画面左のChoose a demoから様々なサンプルアプリを確認できます。
また、こちらのサンプルアプリのソースコードも確認できるので、類似アプリを作成する場合はこちらを活用しましょう。
サンプルアプリ終了する際はMacなら Cmd + C、WindowsならCtr + Cで終了できます。
③アプリを作る
まずは、公式ドキュメントを確認してみましょう。
画面上部のGalleryには先ほどのようなサンプルが紹介されています。全体の構成や使用例を確認したい場合はこちらを確認しましょう。
ComponentsでStreamlitの拡張機能を確認できます。サードパーティのモジュールを利用することでより効率的にWebアプリを作成できるのでぜひ利用していきましょう。
アプリを作成する際は上記を参考に作成しましょう。ここからは実際にアプリを作成していきます。
簡単なアプリを作成
事前準備としてapp.pyというファイルを作成してください。作成後、以下のソースコードを記述しましょう。
import streamlit as st
st.title("hello")
2行の簡単なコードです。
コードが作成できたらターミナルで以下のコマンドを実行しましょう。
streamlit run app.py
実行するとご覧のページが表示されます。
とても簡易なものではありますが、簡単にWebアプリの作成ができました。
④よく使われるコンポーネント
実際にWebアプリを作成する際によく使われるコンポーネントを紹介します。
・title、write、markdown
文字を表示する際に利用できるコンポーネントです。
import streamlit as st
st.title("title")
st.write("write")
st.markdown("# Head1")
st.markdown("## Head2")
ご覧のように様々な文字を表示できます。st.markdown内ではマークダウンで表記することで、ここでは紹介していない様々な表示ができます。
・ウィジェット
Streamlitでは様々なウィジェットが簡単に作成できます。ここからはよく使われるウィジェットを紹介します。
import streamlit as st
st.checkbox("チェックボックス") #引数に入れることでboolを返す
st.button("ボタン") #引数に入れるとboolで返す
st.selectbox("メニューリスト", ("選択肢1", "選択肢2", "選択肢3")) #第一引数:リスト名、第二引数:選択肢
st.multiselect("メニューリスト(複数選択可)", ("選択肢1", "選択肢2", "選択肢3")) #第一引数:リスト名、第二引数:選択肢、複数選択可
st.radio("ラジオボタン", ("選択肢1", "選択肢2", "選択肢3")) #第一引数:リスト名(選択肢群の上に表示)、第二引数:選択肢
st.text_input("文字入力欄") #引数に入力内容を渡せる
st.text_area("テキストエリア") #引数に入力内容を渡せる
実行すると以下の画面のようになります。
各ウィジェットにその他引数を渡すことで様々なカスタマイズができます。詳しくは公式ドキュメントをご覧ください。

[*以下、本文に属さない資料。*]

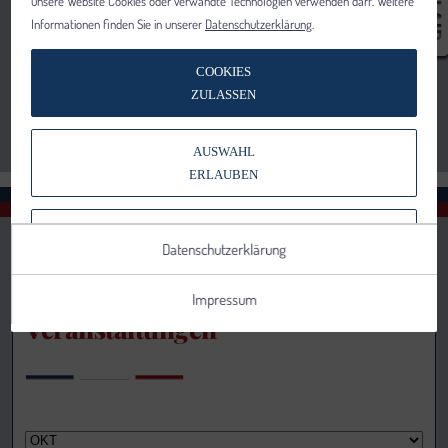
unsere Website Cookies oder verwandte Technologien verwenden darf. Weitere
Informationen finden Sie in unserer
Datenschutzerklärung
.
COOKIES
ZULASSEN
AUSWAHL
ERLAUBEN
NUR NOTWENDIGE COOKIES
Datenschutzerklärung
VERWENDEN
Impressum
Veranstaltungen
Notwendig
Statistik
Details anzeigen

今回の例では各ウィジェットをただ表示しただけですが、各変数に入れることで扱いやすくなります。
import streamlit as st
check = st.checkbox("チェックボックス") #引数に入れることでboolを返す
if check:
st.button("ボタン") #引数に入れるとboolで返す
st.selectbox("メニューリスト", ("選択肢1", "選択肢2", "選択肢3")) #第一引数:リスト名、第二引数:選択肢
st.multiselect("メニューリスト(複数選択可)", ("選択肢1", "選択肢2", "選択肢3")) #第一引数:リスト名、第二引数:選択肢、複数選択可
st.radio("ラジオボタン", ("選択肢1", "選択肢2", "選択肢3")) #第一引数:リスト名(選択肢群の上に表示)、第二引数:選択肢
st.text_input("文字入力欄") #引数に入力内容を渡せる
st.text_area("テキストエリア")
実行結果は以下のようになります。
今度はチェックボックスしか表示されなくなりました。
チェックボックスをクリックすることで他のウィジェットが表示されるようになります。
このように簡単に表示制御が行えます。
・サイドバーを作成
サンプルページにあったようなサイドバーを作成します。
先ほどの例を少し修正します。
import streamlit as st
st.checkbox("チェックボックス") #引数に入れることでboolを返す
st.button("ボタン") #引数に入れるとboolで返す
st.selectbox("メニューリスト", ("選択肢1", "選択肢2", "選択肢3")) #第一引数:リスト名、第二引数:選択肢
st.multiselect("メニューリスト(複数選択可)", ("選択肢1", "選択肢2", "選択肢3")) #第一引数:リスト名、第二引数:選択肢、複数選択可
st.radio("ラジオボタン", ("選択肢1", "選択肢2", "選択肢3")) #第一引数:リスト名(選択肢群の上に表示)、第二引数:選択肢
# 以下をサイドバーに表示
st.sidebar.text_input("文字入力欄") #引数に入力内容を渡せる
st.sidebar.text_area("テキストエリア")
text_inputとtext_areaの前にsidebar.を加えました。これだけでサイドバーに表示できます。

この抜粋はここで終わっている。